Claude Debussy

CLAUDE DEBUSSY

Born: August 22, 1862. St. Germaine-en-Laye, France Died: March 5, 1918. Paris, France

"A symphony is usually built on a melody heard by the composer as a child. The first section is the customary presentation of a theme on which the composer proposes to work; then begins the necessary dismemberment; the second section seems to take place in an experimental laboratory; the third section cheers up a little in a quite childish way, interspersed with deep sentimental phrases during which the melody recedes, as is more seemly; but it reappears and the dismemberment goes on... I am more and more convinced that music is not, in essence, a thing which can be cast into a traditional and fixed form. It is made up of colors and rhythms." French composer and critic. Debussy's music is often associated with the contemporary impressionist movement in painting, and his approach shares some characteristics of this style.

"The primary aim of French music," Claude Debussy wrote in 1904, "is to give pleasure." Debussy, more than anything, was interested in the sensuous quality of music. Even as a student he let his concept of sound override many of the rules he was so assiduously taught by his teachers (much to their consternation). From this he developed a style that was wholly his own, but that also owed much to a wide variety of disparate influences. He also was a passionate champion of a purely French style, and he proudly referred to himself as "Claude Debussy, musicien français."

Debussy was educated at the Paris Conservatory, and in 1885 he won the coveted Prix de Rome. His period in Rome, however, was not pleasant for Debussy and he longed to return to Paris. His early works show his desire to break the constraints of Western harmony and form (he especially disliked sonata-allegro form, which he came to see as overly Germanic and not fitting for a French composer).

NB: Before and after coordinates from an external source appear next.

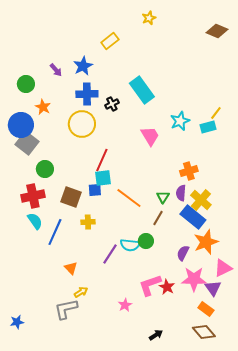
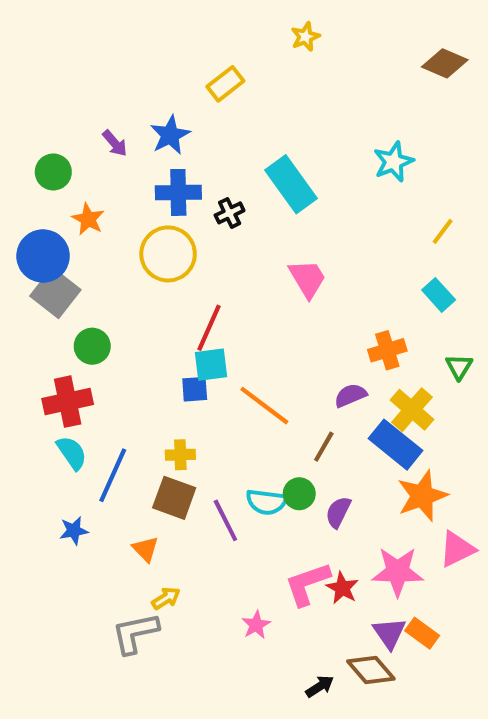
cyan star: (180, 121) -> (393, 162), moved
cyan rectangle: (208, 127) -> (439, 295), moved, turned 63
purple semicircle: (181, 193) -> (350, 395), moved, turned 63
brown square: (71, 197) -> (174, 498), moved
green triangle: (163, 197) -> (459, 367), moved
purple semicircle: (183, 253) -> (338, 512), moved
purple line: (110, 254) -> (225, 520), turned -60
purple triangle: (213, 288) -> (389, 633), moved
blue star: (17, 322) -> (74, 531), moved
brown diamond: (204, 332) -> (371, 670), moved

His Prelude to The Afternoon of a Faun departs from any sense of development, relying instead on a series of free repetitions and variations of the basic themes.

As a student and a young composer, Debussy was also an ardent Wagnerite, seeing in the German composer the future of music, specifically musical drama. He later turned away from Wagner, describing him as "a beautiful sunset mistaken for a dawn." Yet his one completed opera, Pelléas et Mélisande, owes much of its conception to this influence, even if the musical language is markedly different. The other strong influences on Debussy at this time were the symbolist and decadent movements in poetry, with their concern for sound and abstract meaning. While Pelléas was his only opera, he worked on various subjects by Edgar Allan Poe, one of his favorite writers and a strong influence on the symbolist writers.

Debussy's interest in the exquisite and sensual also led him to an appreciation of the music of other cultures, and his use of various scales beyond the traditional major and minor ones shows the influence of Oriental and Russian music. A decisive influence was the Paris Exhibition of 1889, where he first encountered the music of the Indonesian gamelan orchestra. The different scales, as well as the floating qualities of form and rhythm, would find their way into his work, especially his piano music.

Late in his life, Debussy turned his interests to abstract forms, producing three remarkable sonatas (he had originally conceived of six for various instruments, with the final one planned for all the instruments of the previous five). In these works, Debussy's rich melodic and harmonic language found a new and intriguing expression. Sadly, this endeavor was cut short by the composer's death at the height of World War I. The conflict of German and French civilization was for him a violent reflection of the musical conflict he dealt with his entire life.